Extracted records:
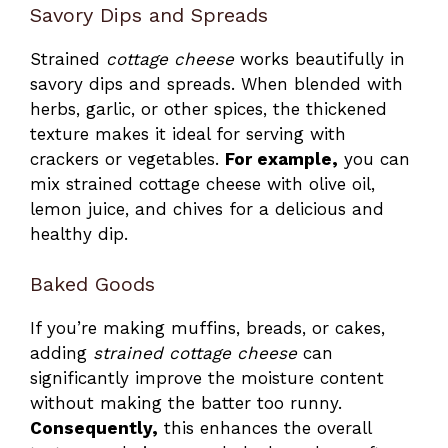
Savory Dips and Spreads
Strained
cottage cheese
works beautifully in
savory dips and spreads. When blended with
herbs, garlic, or other spices, the thickened
texture makes it ideal for serving with
crackers or vegetables.
For example,
you can
mix strained cottage cheese with olive oil,
lemon juice, and chives for a delicious and
healthy dip.
Baked Goods
If you’re making muffins, breads, or cakes,
adding
strained cottage cheese
can
significantly improve the moisture content
without making the batter too runny.
Consequently,
this enhances the overall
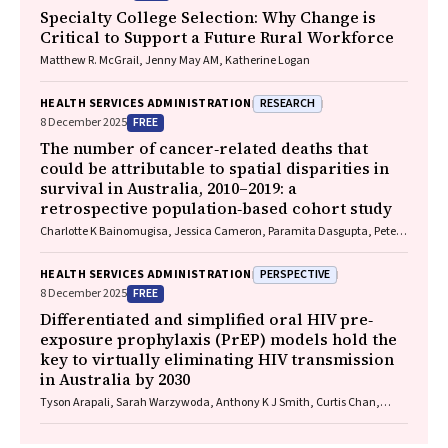
Specialty College Selection: Why Change is
Critical to Support a Future Rural Workforce
Matthew R. McGrail, Jenny May AM, Katherine Logan
RESEARCH
HEALTH SERVICES ADMINISTRATION
FREE
8 December 2025
The number of cancer‐related deaths that
could be attributable to spatial disparities in
survival in Australia, 2010–2019: a
retrospective population‐based cohort study
Charlotte K Bainomugisa, Jessica Cameron, Paramita Dasgupta, Peter
Baade
PERSPECTIVE
HEALTH SERVICES ADMINISTRATION
FREE
8 December 2025
Differentiated and simplified oral HIV pre‐
exposure prophylaxis (PrEP) models hold the
key to virtually eliminating HIV transmission
in Australia by 2030
Tyson Arapali, Sarah Warzywoda, Anthony K J Smith, Curtis Chan,
Timothy R Broady, Erin Sullivan, Catherine MacPhail, Mohamed A
Hammoud, Alexander Dowell‐Day, Benjamin R Bavinton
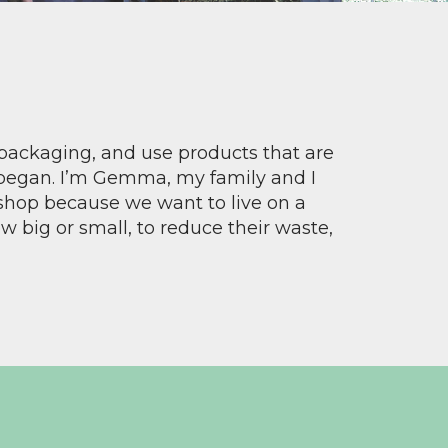
 packaging, and use products that are
 began. I’m Gemma, my family and I
shop because we want to live on a
 big or small, to reduce their waste,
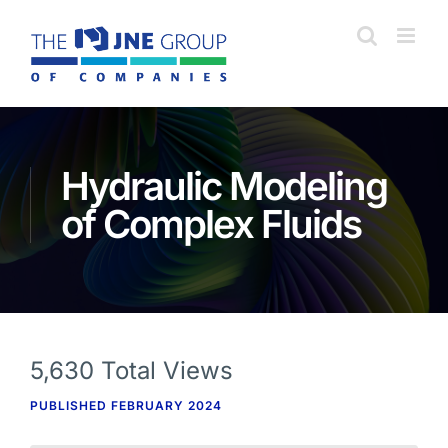
Skip
to
content
Hydraulic Modeling
of Complex Fluids
5,630 Total Views
PUBLISHED FEBRUARY 2024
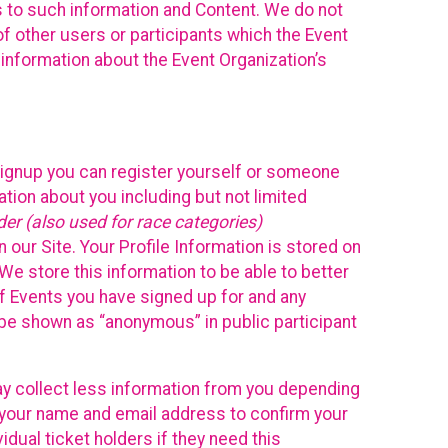
ss to such information and Content. We do not
 of other users or participants which the Event
 information about the Event Organization’s
Signup you can register yourself or someone
ation about you including but not limited
er (also used for race categories)
n our Site. Your Profile Information is stored on
We store this information to be able to better
of Events you have signed up for and any
 be shown as “anonymous” in public participant
may collect less information from you depending
r your name and email address to confirm your
idual ticket holders if they need this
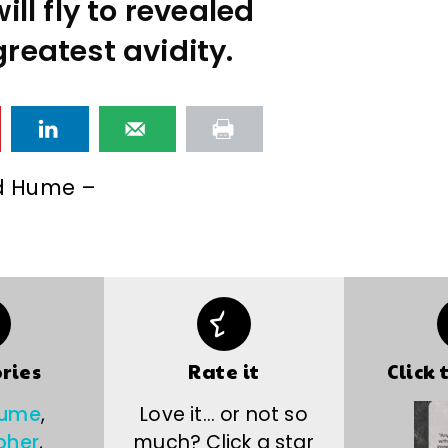
ll fly to revealed
greatest avidity.
d Hume –
ries
Rate it
Click 
Hume
,
Love it… or not so
pher
,
much? Click a star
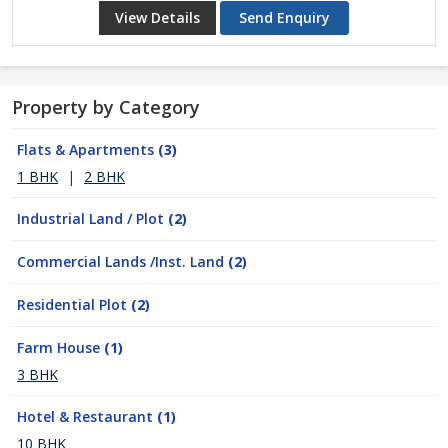
View Details
Send Enquiry
Property by Category
Flats & Apartments
(3)
1 BHK
|
2 BHK
Industrial Land / Plot
(2)
Commercial Lands /Inst. Land
(2)
Residential Plot
(2)
Farm House
(1)
3 BHK
Hotel & Restaurant
(1)
10 BHK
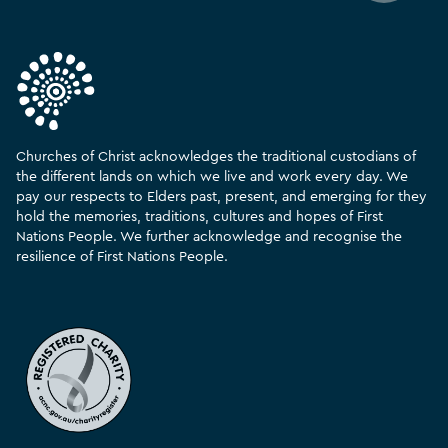
Churches of Christ acknowledges the traditional custodians of
the different lands on which we live and work every day. We
pay our respects to Elders past, present, and emerging for they
hold the memories, traditions, cultures and hopes of First
Nations People. We further acknowledge and recognise the
resilience of First Nations People.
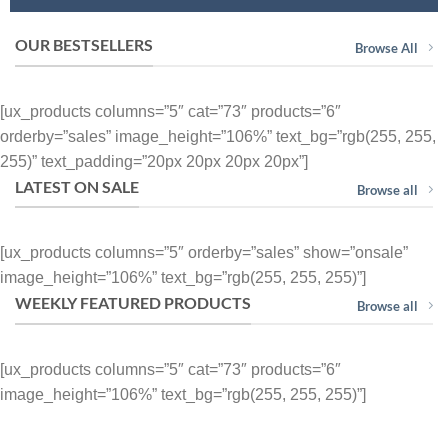
OUR BESTSELLERS
Browse All
[ux_products columns=”5″ cat=”73″ products=”6″
orderby=”sales” image_height=”106%” text_bg=”rgb(255, 255,
255)” text_padding=”20px 20px 20px 20px”]
LATEST ON SALE
Browse all
[ux_products columns=”5″ orderby=”sales” show=”onsale”
image_height=”106%” text_bg=”rgb(255, 255, 255)”]
WEEKLY FEATURED PRODUCTS
Browse all
[ux_products columns=”5″ cat=”73″ products=”6″
image_height=”106%” text_bg=”rgb(255, 255, 255)”]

### AIM OF THE TASK
Which lines above include the word "sales"? Pick them out and copy them.

### OUTPUT BELOW
orderby=”sales” image_height=”106%” text_bg=”rgb(255, 255,
[ux_products columns=”5″ orderby=”sales” show=”onsale”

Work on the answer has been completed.